(Data for this exercise)

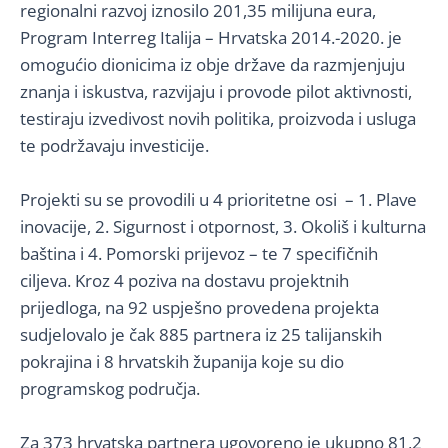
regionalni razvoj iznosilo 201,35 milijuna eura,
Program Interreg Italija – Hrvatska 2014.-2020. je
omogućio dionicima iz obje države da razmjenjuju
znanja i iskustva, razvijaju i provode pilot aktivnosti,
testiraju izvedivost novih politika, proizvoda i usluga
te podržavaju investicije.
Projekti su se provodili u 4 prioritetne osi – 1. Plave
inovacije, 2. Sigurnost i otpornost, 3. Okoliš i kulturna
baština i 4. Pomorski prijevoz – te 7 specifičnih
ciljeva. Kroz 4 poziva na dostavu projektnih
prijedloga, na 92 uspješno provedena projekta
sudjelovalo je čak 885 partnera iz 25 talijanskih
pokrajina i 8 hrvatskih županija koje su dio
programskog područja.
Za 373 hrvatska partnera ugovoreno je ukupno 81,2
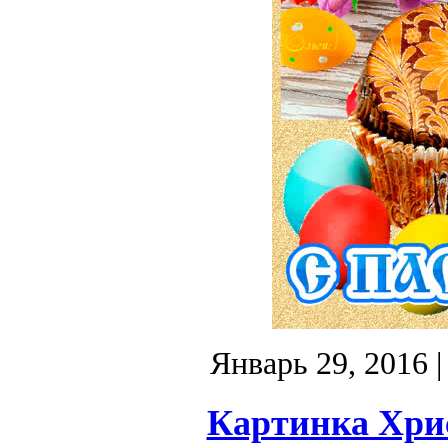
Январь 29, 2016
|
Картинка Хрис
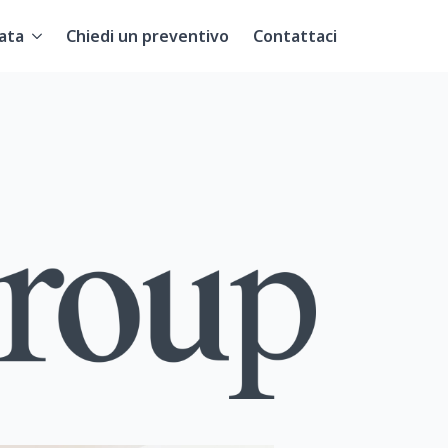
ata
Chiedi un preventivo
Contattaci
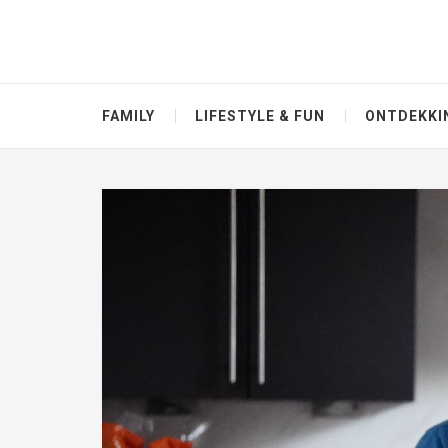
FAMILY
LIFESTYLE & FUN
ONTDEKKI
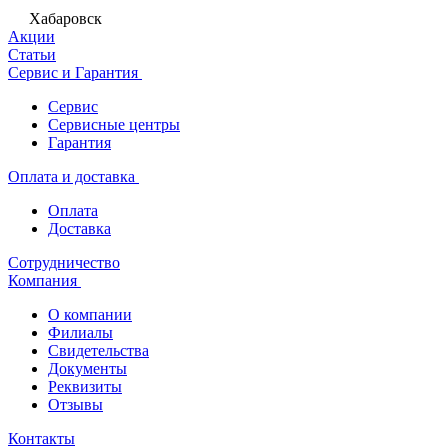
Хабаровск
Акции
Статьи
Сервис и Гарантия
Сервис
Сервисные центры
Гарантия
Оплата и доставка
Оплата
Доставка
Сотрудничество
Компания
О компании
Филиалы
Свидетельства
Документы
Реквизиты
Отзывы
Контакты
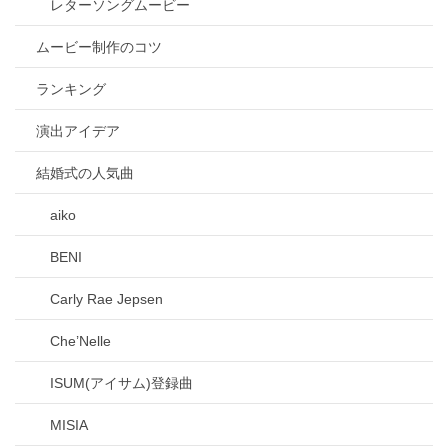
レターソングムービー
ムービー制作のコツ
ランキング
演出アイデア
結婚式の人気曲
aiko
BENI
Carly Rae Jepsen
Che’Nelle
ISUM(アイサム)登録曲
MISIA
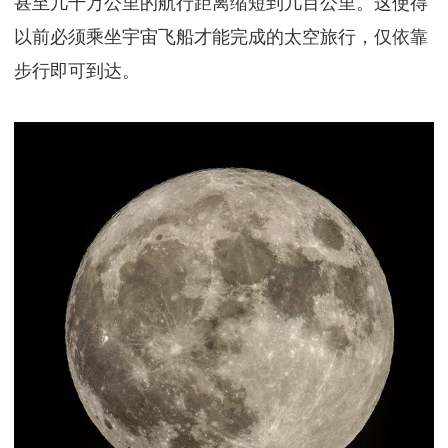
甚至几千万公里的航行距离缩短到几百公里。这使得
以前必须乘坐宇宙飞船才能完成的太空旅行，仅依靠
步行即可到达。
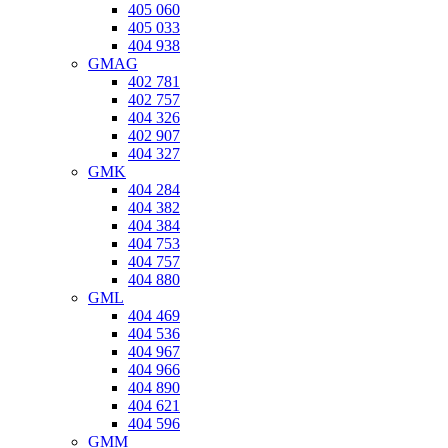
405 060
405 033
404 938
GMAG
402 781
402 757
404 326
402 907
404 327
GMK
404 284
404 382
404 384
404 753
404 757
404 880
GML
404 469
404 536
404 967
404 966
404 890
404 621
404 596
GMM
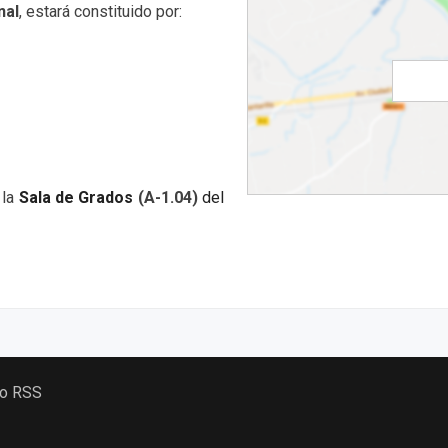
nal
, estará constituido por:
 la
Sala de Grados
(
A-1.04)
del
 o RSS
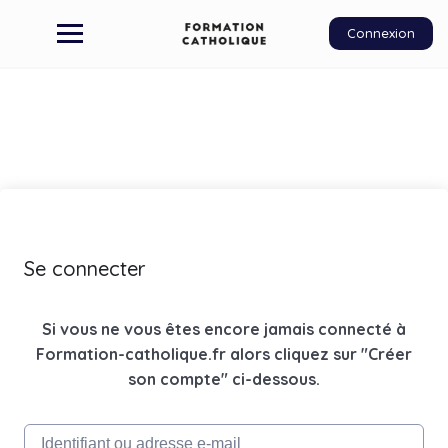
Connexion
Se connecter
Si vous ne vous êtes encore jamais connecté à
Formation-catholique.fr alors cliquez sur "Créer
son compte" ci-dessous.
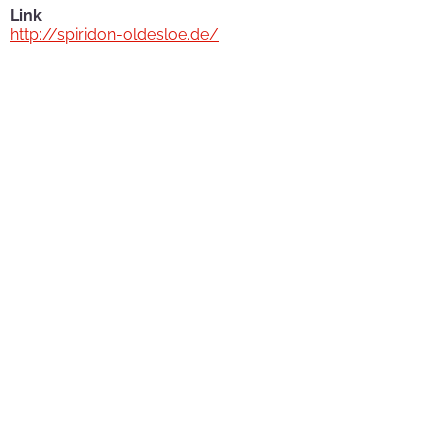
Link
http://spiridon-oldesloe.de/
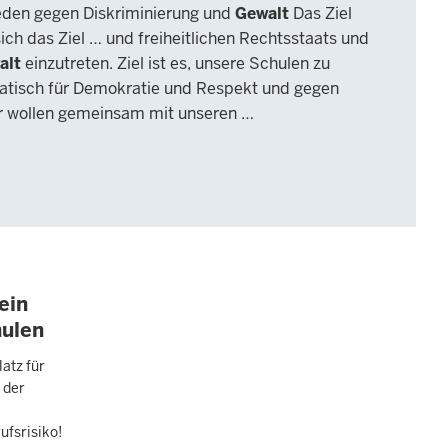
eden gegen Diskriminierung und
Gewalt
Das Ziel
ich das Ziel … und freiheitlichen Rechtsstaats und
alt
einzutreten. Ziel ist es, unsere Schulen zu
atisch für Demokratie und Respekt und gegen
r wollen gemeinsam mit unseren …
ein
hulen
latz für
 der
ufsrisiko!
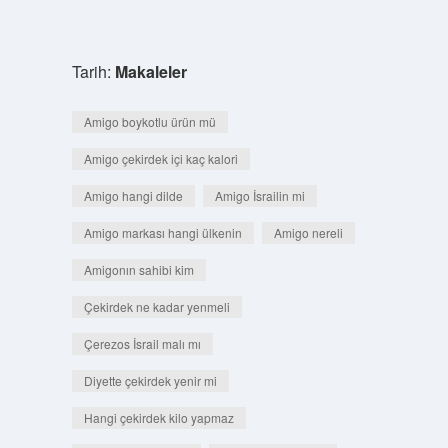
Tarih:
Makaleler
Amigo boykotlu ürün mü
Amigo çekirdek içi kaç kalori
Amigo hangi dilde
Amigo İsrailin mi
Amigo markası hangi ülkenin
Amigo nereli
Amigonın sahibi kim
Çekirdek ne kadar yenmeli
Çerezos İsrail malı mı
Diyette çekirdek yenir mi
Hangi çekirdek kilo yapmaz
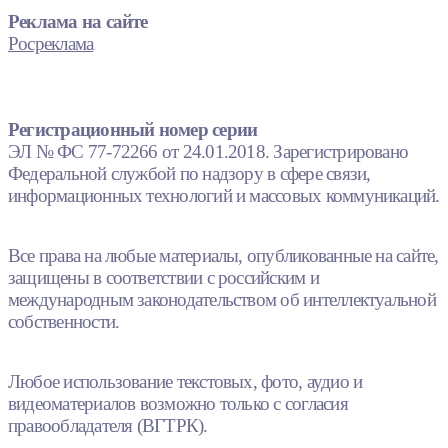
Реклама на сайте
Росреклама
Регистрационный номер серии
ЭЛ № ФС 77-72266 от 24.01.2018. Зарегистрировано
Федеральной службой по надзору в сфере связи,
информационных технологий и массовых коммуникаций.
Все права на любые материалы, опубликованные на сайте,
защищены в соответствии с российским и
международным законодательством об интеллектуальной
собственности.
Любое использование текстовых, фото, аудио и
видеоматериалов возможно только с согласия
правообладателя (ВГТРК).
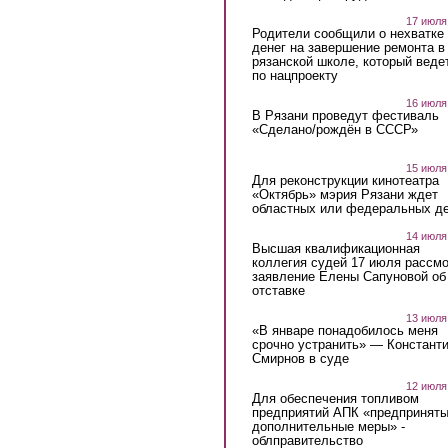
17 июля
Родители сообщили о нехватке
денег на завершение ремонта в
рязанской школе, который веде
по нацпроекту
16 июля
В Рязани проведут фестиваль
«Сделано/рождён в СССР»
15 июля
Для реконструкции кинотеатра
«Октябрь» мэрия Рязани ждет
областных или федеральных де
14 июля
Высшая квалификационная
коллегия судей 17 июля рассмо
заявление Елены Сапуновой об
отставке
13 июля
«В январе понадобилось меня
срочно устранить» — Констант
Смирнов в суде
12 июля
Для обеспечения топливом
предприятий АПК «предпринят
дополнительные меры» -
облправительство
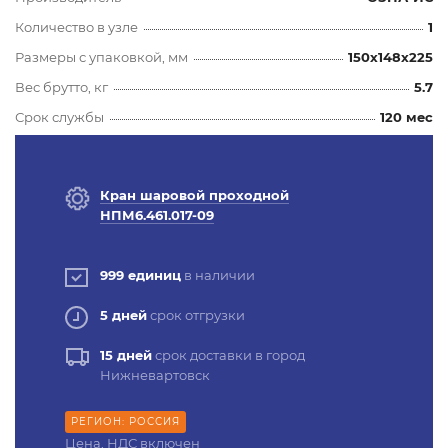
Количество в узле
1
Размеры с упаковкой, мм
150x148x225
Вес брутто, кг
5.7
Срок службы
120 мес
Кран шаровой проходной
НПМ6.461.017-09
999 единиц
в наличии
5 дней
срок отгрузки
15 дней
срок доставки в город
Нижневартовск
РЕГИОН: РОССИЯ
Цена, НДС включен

(End Data for this exercise)

__Work item__:
Every line of the listing that includes the word "Рязани" belongs in the answer.

__Problem solution__:
В Рязани проведут фестиваль
«Октябрь» мэрия Рязани ждет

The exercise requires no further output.